The new bars aren't cheaper then the old bars either :wink:

Bill Leven was at LAS last weekend....set up right next to B-Stinger...so we all got a look at them.... I messed with them a little. They are better then the old bars. But there isn't gonna be many people getting rid of their B-Stinger and getting one that's for sure :wink:

Even with the side by side comparisons going on....there were a ton of people getting rid of their Doinkers at LAS and getting B-Stingers.....I would bet that the difference in sales was about 15-20 to 1 at LAS last weekend  I actually only saw a few people buying Doinkers....


----------



## Ohio_3Der

*review*

Hey WDMJR and R49,

I've been shooting this 2010 Doinker Fatty front rod now for a week, and I can't say anything bad about it. I really like it. It's stiff as all get out, and I had it next to a stinger today, and I really think the fatty is stiffer. Actually, I feel pretty confident about saying that. I had a stinger on my bow and the fatty on right after it, and the stinger vibrated more IN MY OPINION. It had more of the bass string feel to it. You don't get that with the fatty. I don't know who has the better carbon, but I know the extra diameter helps in this department for sure. 

If you're looking for a stiff front rod, and want to save the $75 bucks ($150.07 msrp on the fatty, lancaster sells the stinger for $225), look no further than a doinker fatty. I really don't see the issue. How can the stinger be 50% better than the doinker? That's what the difference in cost is, fifty percent more. No way the stinger is that much better, if at all better. 

Come on out to the Ohio Archers Association District 5 Governor's Cup shoot in Wilmington, Ohio on the 13th, and I will let anyone try this new fatty. You have to hold one to feel the quality. Also the new graphics rock this year. 

Don't get me wrong, the stingers are nice, no question about that. But from a strictly financial viewpoint, the doinker front bars are all over them in value. 

Jeremiah McDowell


----------



## carlosii

Went to the Doniker web site to check out the fatty but it says the site is under construction. I looked around but didn't see any guys in hard hats...but it is Sunday so maybe they ain't workin' today.

Any pictures available? I've seen that shortie that they have out (UGLY) but I'm assuming the fatty is a longer target stab.


----------



## r49740

Thanks J. I was of the same opinion when looking at them in Lancaster, but didn't actually shoot either of them. Think thats what I'll be ordering up for the Vantage Elite though.


----------



## Ohio_3Der

carlosii said:


> Went to the Doniker web site to check out the fatty but it says the site is under construction. I looked around but didn't see any guys in hard hats...but it is Sunday so maybe they ain't workin' today.
> 
> Any pictures available? I've seen that shortie that they have out (UGLY) but I'm assuming the fatty is a longer target stab.
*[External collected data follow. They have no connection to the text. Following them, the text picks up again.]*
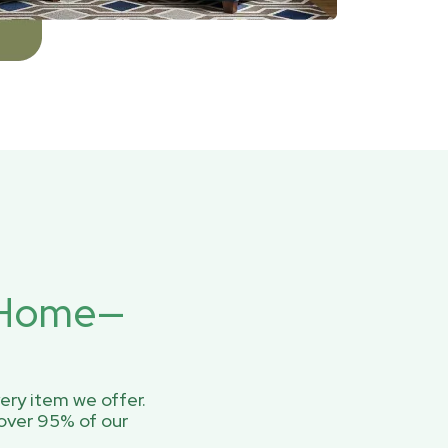
r Home—
ery item we offer.
over 95% of our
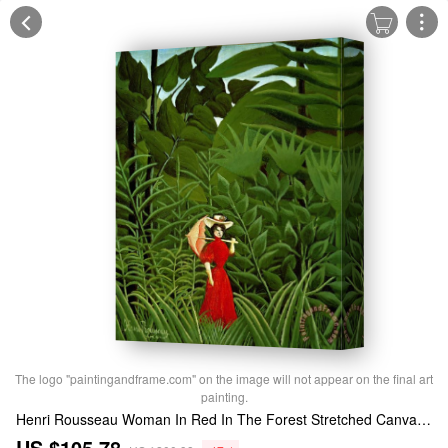
The logo "paintingandframe.com" on the image will not appear on the final art
painting.
Henri Rousseau Woman In Red In The Forest Stretched Canvas Print / Canvas Art
US $105.78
I've been told that the website won't be updated until February. But, all is not lost, the 2010 catalog can be found online in this thread:

http://www.archerytalk.com/vb/showthread.php?t=1104191&highlight=doinker+catalog

I have a fatty front rod and an avancee side rod. The anvancee series is a skinnier rod, that isn't quite as stiff as the fatty series, but in just 12 inches, it doesn't have to be as stiff. 

I have a bunch of pictures to post of these stabs, but I left my thumb drive at work. I'll post them tomorrow.


----------



## mathewsk

*Fatty pic*

Here is a pic of my 33" fatty....


----------



## WDMJR3DBOWGUY

Thanks Ohio....that was exactly what I was looking for on the info. Guess some new Doinkers are in my future.


----------



## JawsDad

I heard they are completely re-working the Doinker website with more information, pictures and all. I think the time frame I heard was that it would be up in 3-4 weeks, but that was a couple weeks ago. I'd bet it will be up pretty quick.
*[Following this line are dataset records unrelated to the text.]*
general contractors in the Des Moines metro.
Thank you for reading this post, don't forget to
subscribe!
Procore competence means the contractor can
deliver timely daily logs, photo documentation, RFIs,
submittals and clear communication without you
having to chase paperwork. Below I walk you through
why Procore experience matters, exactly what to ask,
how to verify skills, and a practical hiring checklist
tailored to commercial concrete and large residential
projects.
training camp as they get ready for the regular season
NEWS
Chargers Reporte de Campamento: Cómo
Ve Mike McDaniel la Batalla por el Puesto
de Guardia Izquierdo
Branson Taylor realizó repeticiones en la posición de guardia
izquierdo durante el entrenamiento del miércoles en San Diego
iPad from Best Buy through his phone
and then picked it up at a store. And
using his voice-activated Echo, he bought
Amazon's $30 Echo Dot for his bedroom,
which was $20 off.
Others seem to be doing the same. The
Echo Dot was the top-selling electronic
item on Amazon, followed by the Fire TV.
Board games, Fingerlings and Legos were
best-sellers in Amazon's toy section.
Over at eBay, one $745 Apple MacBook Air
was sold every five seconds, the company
I have a 33" Fatty. The ability to change the end weight structure is interesting, including changing to the mini-dish. I have not shot enough with it to make a completely informed decision on it yet though. I can say that it seems to compare favorably with the B-Stinger XL that I shot previously. I have not shot the premier yet so I have no comparison there.


----------



## S4 300-60

Here is a link to the Doinker Price List..(MSRP)...

MSRP on the Fatty Elite is $215.00......so not a substantial savings.....

The standard Fatty is $150.....

Here is a link to the price list,....

http://www.archerytalk.com/images/Doinker2010Price.jpg


----------



## Ohio_3Der

I see you found the price I was quoting... No, it isn't a dealer cost that somehow got leaked. ha ha But you know that since you edited your post.


----------



## Brown Hornet

Ohio_3Der said:


> Hey WDMJR and R49,
> 
> I've been shooting this 2010 Doinker Fatty front rod now for a week, and I can't say anything bad about it. I really like it. It's stiff as all get out, and I had it next to a stinger today, and I really think the fatty is stiffer. Actually, I feel pretty confident about saying that. I had a stinger on my bow and the fatty on right after it, and the stinger vibrated more IN MY OPINION. It had more of the bass string feel to it. You don't get that with the fatty. I don't know who has the better carbon, but I know the extra diameter helps in this department for sure.
> 
> If you're looking for a stiff front rod, and want to save the $75 bucks ($150.07 msrp on the fatty, lancaster sells the stinger for $225), look no further than a doinker fatty. I really don't see the issue. How can the stinger be 50% better than the doinker? That's what the difference in cost is, fifty percent more. No way the stinger is that much better, if at all better.
> 
> Come on out to the Ohio Archers Association District 5 Governor's Cup shoot in Wilmington, Ohio on the 13th, and I will let anyone try this new fatty. You have to hold one to feel the quality. Also the new graphics rock this year.
> 
> Don't get me wrong, the stingers are nice, no question about that. But from a strictly financial viewpoint, the doinker front bars are all over them in value.
> 
> Jeremiah McDowell



For the record.....I am not trying to start a stab war  I'm really not.....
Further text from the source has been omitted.